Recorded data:
--------------------------------------------------
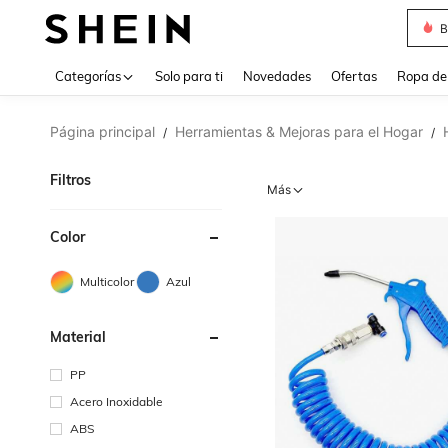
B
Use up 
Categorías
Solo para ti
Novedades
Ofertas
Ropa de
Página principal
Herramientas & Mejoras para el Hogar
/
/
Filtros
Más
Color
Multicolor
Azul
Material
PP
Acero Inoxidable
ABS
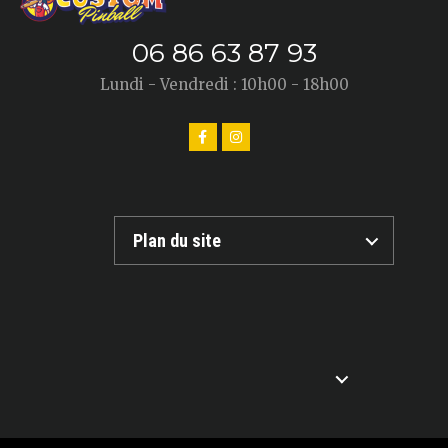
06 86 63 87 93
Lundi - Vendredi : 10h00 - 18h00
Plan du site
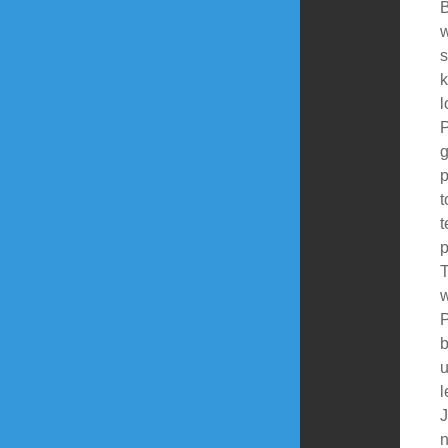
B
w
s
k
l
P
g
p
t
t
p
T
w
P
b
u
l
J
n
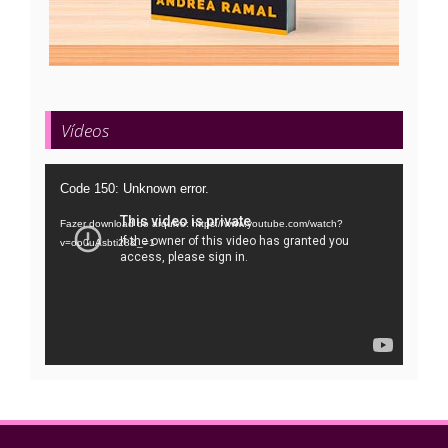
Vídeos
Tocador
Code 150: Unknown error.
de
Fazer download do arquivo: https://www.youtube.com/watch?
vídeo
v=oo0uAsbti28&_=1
--------------------------------------------------
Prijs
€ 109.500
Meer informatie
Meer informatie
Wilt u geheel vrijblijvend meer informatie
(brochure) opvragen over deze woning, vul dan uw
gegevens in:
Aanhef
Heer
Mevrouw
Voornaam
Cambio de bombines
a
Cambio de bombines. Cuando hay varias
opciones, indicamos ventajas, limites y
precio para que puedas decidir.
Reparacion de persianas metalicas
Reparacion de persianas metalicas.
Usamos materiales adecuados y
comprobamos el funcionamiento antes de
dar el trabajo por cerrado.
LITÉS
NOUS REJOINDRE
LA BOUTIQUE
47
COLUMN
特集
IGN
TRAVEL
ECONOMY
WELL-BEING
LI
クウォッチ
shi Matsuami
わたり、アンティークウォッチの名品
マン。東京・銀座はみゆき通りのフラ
--------------------------------------------------
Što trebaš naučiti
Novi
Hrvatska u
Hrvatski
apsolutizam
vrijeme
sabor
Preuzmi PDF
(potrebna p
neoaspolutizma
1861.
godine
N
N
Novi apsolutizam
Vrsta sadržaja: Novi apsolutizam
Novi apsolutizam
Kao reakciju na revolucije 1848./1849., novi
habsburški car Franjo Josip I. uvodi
--------------------------------------------------
Exercise: Answer with a single number, the count of lines above that contain "Reparacion".

Output below: 2